**Your goal:**
Give a verbatim copy of the lines below, minus the pictures.

(Saved data entries)
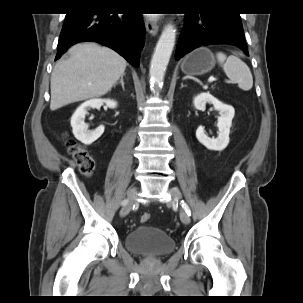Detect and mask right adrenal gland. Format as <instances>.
I'll use <instances>...</instances> for the list:
<instances>
[{
	"label": "right adrenal gland",
	"instance_id": "2a0ac1e0",
	"mask_svg": "<svg viewBox=\"0 0 303 303\" xmlns=\"http://www.w3.org/2000/svg\"><path fill=\"white\" fill-rule=\"evenodd\" d=\"M124 76H125V73L121 75L120 81L117 82V83H115L114 87H115L116 85H118V84H121L123 90H125V87H124V79H123Z\"/></svg>",
	"mask_w": 303,
	"mask_h": 303
}]
</instances>
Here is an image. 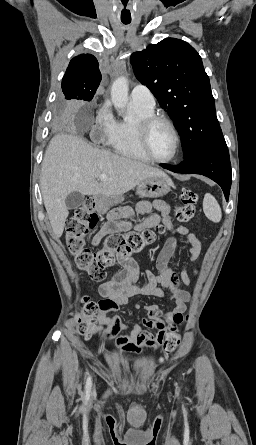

**Answer for this exercise:**
Detect and mask right adrenal gland. Format as <instances>.
I'll use <instances>...</instances> for the list:
<instances>
[{
	"label": "right adrenal gland",
	"instance_id": "2a0ac1e0",
	"mask_svg": "<svg viewBox=\"0 0 303 303\" xmlns=\"http://www.w3.org/2000/svg\"><path fill=\"white\" fill-rule=\"evenodd\" d=\"M124 76H125V73L121 75L120 81L117 82V83H115L114 87H115L116 85H118V84H121L123 90H125V87H124V79H123Z\"/></svg>",
	"mask_w": 303,
	"mask_h": 303
}]
</instances>
Here is an image. 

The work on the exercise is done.